The effect of biomass concentration on the textural characteristics of SRACs are given in Table 1. The BET specific surface areas of SRAC10, SRAC7, and SRAC5 were 1351, 1476, and 1945 m2 g−1, respectively. The microporous specific surface area and total pore volume of the SRACs gradually increase from 817 to 1034 m2 g−1 and from 0.86 to 1.13 cm3 g−1 with the decrease of biomass concentration, respectively. Obviously, the textural characteristics the SRACs are significantly influenced by the biomass concentration. As seen, decreasing the biomass concentration brought about an increase in the BET surface area, microporous specific surface area, and total pore volume.

Table 1

Textural properties and element components of SRACs.

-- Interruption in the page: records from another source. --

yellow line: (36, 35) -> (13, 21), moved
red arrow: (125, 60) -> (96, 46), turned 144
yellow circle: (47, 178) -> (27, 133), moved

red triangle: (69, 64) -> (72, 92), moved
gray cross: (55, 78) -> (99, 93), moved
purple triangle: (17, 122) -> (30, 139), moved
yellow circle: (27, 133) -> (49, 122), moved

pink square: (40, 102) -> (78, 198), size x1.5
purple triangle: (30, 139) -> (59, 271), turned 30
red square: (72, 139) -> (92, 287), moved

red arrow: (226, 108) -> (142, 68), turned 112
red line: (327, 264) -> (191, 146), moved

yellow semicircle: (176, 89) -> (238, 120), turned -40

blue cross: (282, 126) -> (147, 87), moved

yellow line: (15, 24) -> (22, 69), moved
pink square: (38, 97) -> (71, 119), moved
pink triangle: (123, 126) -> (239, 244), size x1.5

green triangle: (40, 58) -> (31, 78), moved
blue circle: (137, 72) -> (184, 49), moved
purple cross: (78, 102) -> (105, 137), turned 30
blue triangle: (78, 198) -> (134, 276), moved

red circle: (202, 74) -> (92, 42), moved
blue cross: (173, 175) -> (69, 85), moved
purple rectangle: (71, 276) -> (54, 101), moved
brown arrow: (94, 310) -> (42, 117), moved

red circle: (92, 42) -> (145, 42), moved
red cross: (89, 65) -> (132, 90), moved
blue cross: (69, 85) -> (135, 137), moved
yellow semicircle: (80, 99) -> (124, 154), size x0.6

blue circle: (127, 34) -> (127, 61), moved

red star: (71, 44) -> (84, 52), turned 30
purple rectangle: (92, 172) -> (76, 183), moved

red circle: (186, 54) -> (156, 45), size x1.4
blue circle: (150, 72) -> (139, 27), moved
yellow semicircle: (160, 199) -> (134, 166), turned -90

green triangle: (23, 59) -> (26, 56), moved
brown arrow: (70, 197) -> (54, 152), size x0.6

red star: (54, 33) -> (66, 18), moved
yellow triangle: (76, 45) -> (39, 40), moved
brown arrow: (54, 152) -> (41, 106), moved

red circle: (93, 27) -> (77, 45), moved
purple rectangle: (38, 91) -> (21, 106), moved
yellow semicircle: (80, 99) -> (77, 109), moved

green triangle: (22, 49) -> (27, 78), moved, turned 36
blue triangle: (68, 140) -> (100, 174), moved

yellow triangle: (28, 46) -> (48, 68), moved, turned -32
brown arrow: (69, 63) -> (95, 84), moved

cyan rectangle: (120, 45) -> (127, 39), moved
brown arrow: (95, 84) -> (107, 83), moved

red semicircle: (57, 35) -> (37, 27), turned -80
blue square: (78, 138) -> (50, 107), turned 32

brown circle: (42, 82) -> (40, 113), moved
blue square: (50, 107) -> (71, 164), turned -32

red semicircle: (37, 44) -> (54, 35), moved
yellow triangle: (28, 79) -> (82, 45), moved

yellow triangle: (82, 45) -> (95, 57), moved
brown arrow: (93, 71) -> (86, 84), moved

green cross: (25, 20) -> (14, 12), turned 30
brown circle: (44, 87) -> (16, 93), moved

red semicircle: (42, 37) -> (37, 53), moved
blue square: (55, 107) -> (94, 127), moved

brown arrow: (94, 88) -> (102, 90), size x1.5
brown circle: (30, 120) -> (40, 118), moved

Sample	Textural Properties					XPS (atom %)
	SBET (m2 g−1)	Smic (m2 g−1)	Vt (cm3 g−1)	Vmic (cm3 g−1)	Dave (nm)	C	N	O
SRAC10	1351	817	0.86	0.37	2.55	85.0	1.3	13.7
SRAC7	1476	809	0.94	0.36	2.35	85.3	1.6	13.1
SRAC5	1945	1034	1.13	0.47	2.34	80.4	3.8	15.8

SBET, total BET specific surface area; Smic, microporous specific surface area; Vt, total pore volume; Vmic, microporous volume; Dave, average pore size.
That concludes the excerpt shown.